(Extracted page text data)

********

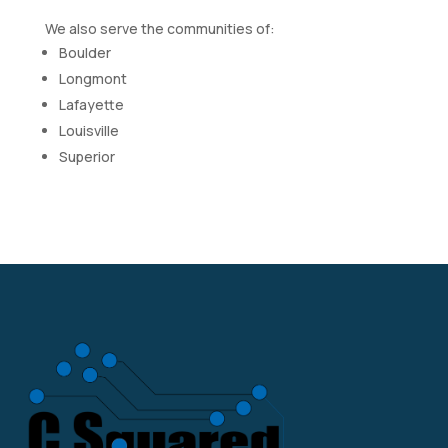
We also serve the communities of:
Boulder
Longmont
Lafayette
Louisville
Superior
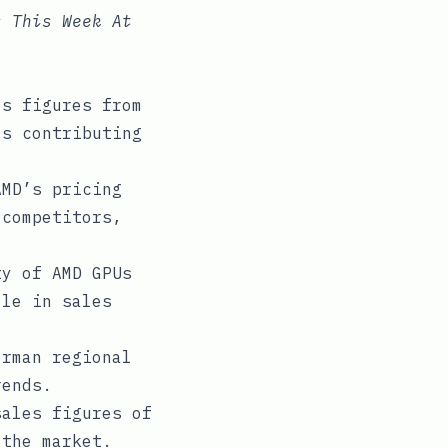
s This Week At
s figures from
ls contributing
MD’s pricing
 competitors,
y of AMD GPUs
ole in sales
rman regional
rends.
ales figures of
 the market.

********

EXERCISE PROMPT: All of the records above are to be copied exactly, minus the pictures.

EXPECTED ANSWER:
We also serve the communities of:
Boulder
Longmont
Lafayette
Louisville
Superior
s This Week At
s figures from
ls contributing
MD’s pricing
 competitors,
y of AMD GPUs
ole in sales
rman regional
rends.
ales figures of
 the market.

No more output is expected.